How to learn, represent, and use knowledge of the world in a general sense remains a key open problem in artificial intelligence. There are high-level representation languages based on first-order predicate logic and Bayes networks that are very expressive, but in these languages knowledge is difficult to learn and computationally expensive to use. There are also low-level languages such as differential equations and state-transition matrices that can be learned from data without supervision, but these are much less expressive. Knowledge that is even slightly forward looking, such as ‘If I keep moving, I will bump into something within a few seconds’ cannot be expressed directly with differential equations and may be expensive to compute from them. There remains room for exploring alternate formats for knowledge that are expressive yet learnable from unsupervised sensorimotor data.

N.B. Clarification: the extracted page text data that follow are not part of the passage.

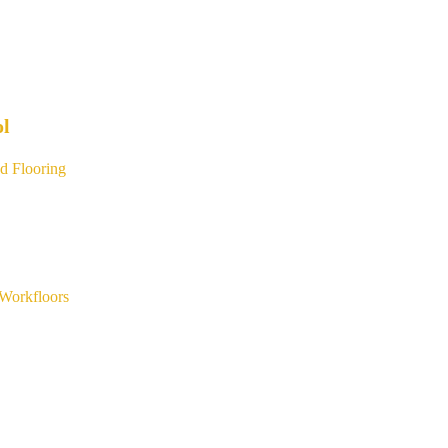
ol
d Flooring
Workfloors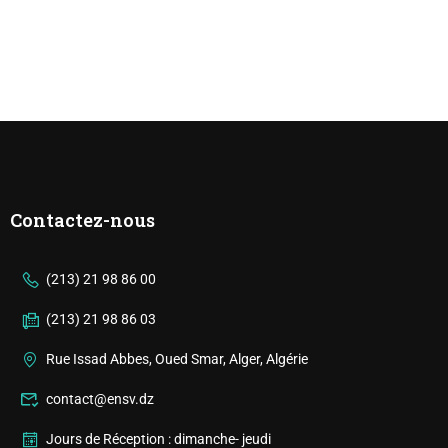
Contactez-nous
(213) 21 98 86 00
(213) 21 98 86 03
Rue Issad Abbes, Oued Smar, Alger, Algérie
contact@ensv.dz
Jours de Réception : dimanche- jeudi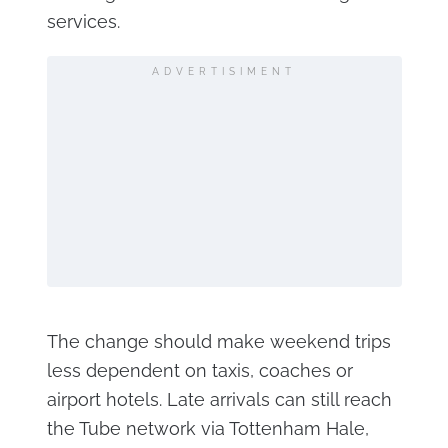
services.
ADVERTISIMENT
The change should make weekend trips
less dependent on taxis, coaches or
airport hotels. Late arrivals can still reach
the Tube network via Tottenham Hale,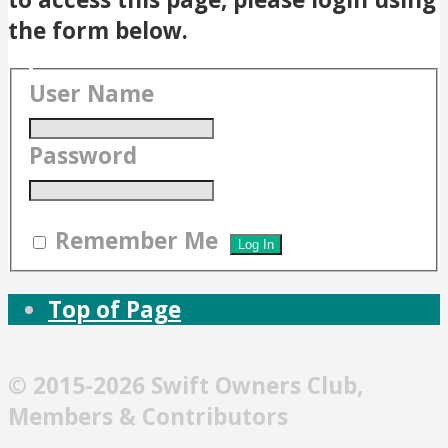
the form below.
User Name
Password
Remember Me
Top of Page
© 2015-2026 Swift Owners Club,
Members & Contributors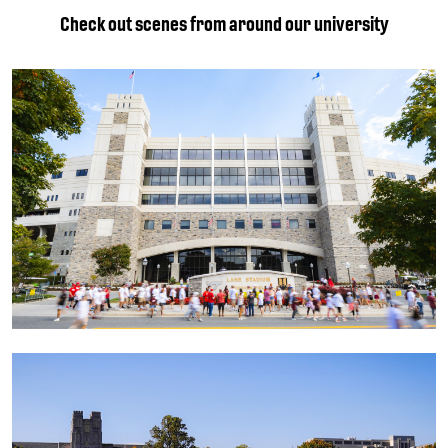
Check out scenes from around our university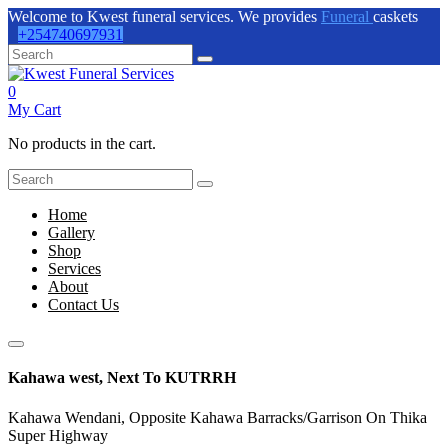
Welcome to Kwest funeral services. We provides
Funeral
caskets
+254740697931
0
My Cart
No products in the cart.
Home
Gallery
Shop
Services
About
Contact Us
Kahawa west, Next To KUTRRH
Kahawa Wendani, Opposite Kahawa Barracks/Garrison On Thika
Super Highway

In this project we are pursuing a novel approach to knowledge representation based on the notion of value functions and on other ideas and algorithms from reinforcement learning. In our approach, knowledge is represented as a large number of approximate value functions learned in parallel, each with its own policy, pseudo-reward function, pseudo-termination function, and pseudo-terminal-reward function. Our architecture, called Horde, consists of a large set of independent reinforcement learning agents, which we call demons. The approach here is similar to that which we have taken in previous years with TD networks and options. Horde differs from TD networks in its more straightforward handling of state and function approximation (no predictive state representations) and in its use of GTD algorithms for off-policy learning, which are considerably more efficient than those used in prior work with TD networks. We have deployed Horde on the Critterbot to learn a variety of predictions and behaviors off-policy and in real-time.